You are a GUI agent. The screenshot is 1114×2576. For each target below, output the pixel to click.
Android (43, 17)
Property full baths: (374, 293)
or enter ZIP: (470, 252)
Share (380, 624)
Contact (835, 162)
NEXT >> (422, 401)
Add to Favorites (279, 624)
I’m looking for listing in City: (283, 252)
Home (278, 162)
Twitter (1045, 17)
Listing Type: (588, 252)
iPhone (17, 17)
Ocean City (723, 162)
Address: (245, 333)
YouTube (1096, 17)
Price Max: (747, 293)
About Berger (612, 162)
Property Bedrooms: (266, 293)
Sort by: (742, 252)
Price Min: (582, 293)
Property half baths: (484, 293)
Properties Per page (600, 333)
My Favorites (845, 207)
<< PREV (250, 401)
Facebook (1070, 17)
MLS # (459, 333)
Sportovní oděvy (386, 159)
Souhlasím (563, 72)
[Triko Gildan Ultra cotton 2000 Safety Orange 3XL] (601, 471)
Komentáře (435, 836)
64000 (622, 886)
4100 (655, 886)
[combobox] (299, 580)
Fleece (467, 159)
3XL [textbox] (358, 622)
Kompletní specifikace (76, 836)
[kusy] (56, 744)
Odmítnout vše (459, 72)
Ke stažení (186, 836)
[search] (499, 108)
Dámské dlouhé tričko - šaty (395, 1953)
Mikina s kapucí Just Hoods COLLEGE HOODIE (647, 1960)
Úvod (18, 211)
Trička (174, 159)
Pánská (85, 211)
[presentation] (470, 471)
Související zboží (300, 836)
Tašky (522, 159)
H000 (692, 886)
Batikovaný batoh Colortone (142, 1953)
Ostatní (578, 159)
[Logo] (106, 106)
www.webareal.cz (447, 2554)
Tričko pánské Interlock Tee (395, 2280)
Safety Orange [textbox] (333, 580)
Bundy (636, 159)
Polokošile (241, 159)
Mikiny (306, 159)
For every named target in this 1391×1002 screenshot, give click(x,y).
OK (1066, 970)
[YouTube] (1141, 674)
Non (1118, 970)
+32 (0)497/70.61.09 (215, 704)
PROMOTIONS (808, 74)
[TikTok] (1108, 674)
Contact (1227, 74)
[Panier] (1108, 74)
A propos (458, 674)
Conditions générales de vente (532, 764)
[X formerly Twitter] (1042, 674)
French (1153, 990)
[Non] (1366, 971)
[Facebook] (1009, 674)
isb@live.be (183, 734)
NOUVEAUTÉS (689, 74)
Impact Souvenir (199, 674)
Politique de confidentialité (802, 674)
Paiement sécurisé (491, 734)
******************************
WHAT THE TASK ASKS: Repeat each entry above, matching every line exactly.

WRITTEN REPLY:
You are a GUI agent. The screenshot is 1114×2576. For each target below, output the pixel to click.
Android (43, 17)
Property full baths: (374, 293)
or enter ZIP: (470, 252)
Share (380, 624)
Contact (835, 162)
NEXT >> (422, 401)
Add to Favorites (279, 624)
I’m looking for listing in City: (283, 252)
Home (278, 162)
Twitter (1045, 17)
Listing Type: (588, 252)
iPhone (17, 17)
Ocean City (723, 162)
Address: (245, 333)
YouTube (1096, 17)
Price Max: (747, 293)
About Berger (612, 162)
Property Bedrooms: (266, 293)
Sort by: (742, 252)
Price Min: (582, 293)
Property half baths: (484, 293)
Properties Per page (600, 333)
My Favorites (845, 207)
<< PREV (250, 401)
Facebook (1070, 17)
MLS # (459, 333)
Sportovní oděvy (386, 159)
Souhlasím (563, 72)
[Triko Gildan Ultra cotton 2000 Safety Orange 3XL] (601, 471)
Komentáře (435, 836)
64000 (622, 886)
4100 (655, 886)
[combobox] (299, 580)
Fleece (467, 159)
3XL [textbox] (358, 622)
Kompletní specifikace (76, 836)
[kusy] (56, 744)
Odmítnout vše (459, 72)
Ke stažení (186, 836)
[search] (499, 108)
Dámské dlouhé tričko - šaty (395, 1953)
Mikina s kapucí Just Hoods COLLEGE HOODIE (647, 1960)
Úvod (18, 211)
Trička (174, 159)
Pánská (85, 211)
[presentation] (470, 471)
Související zboží (300, 836)
Tašky (522, 159)
H000 (692, 886)
Batikovaný batoh Colortone (142, 1953)
Ostatní (578, 159)
[Logo] (106, 106)
www.webareal.cz (447, 2554)
Tričko pánské Interlock Tee (395, 2280)
Safety Orange [textbox] (333, 580)
Bundy (636, 159)
Polokošile (241, 159)
Mikiny (306, 159)
For every named target in this 1391×1002 screenshot, give click(x,y).
OK (1066, 970)
[YouTube] (1141, 674)
Non (1118, 970)
+32 (0)497/70.61.09 (215, 704)
PROMOTIONS (808, 74)
[TikTok] (1108, 674)
Contact (1227, 74)
[Panier] (1108, 74)
A propos (458, 674)
Conditions générales de vente (532, 764)
[X formerly Twitter] (1042, 674)
French (1153, 990)
[Non] (1366, 971)
[Facebook] (1009, 674)
isb@live.be (183, 734)
NOUVEAUTÉS (689, 74)
Impact Souvenir (199, 674)
Politique de confidentialité (802, 674)
Paiement sécurisé (491, 734)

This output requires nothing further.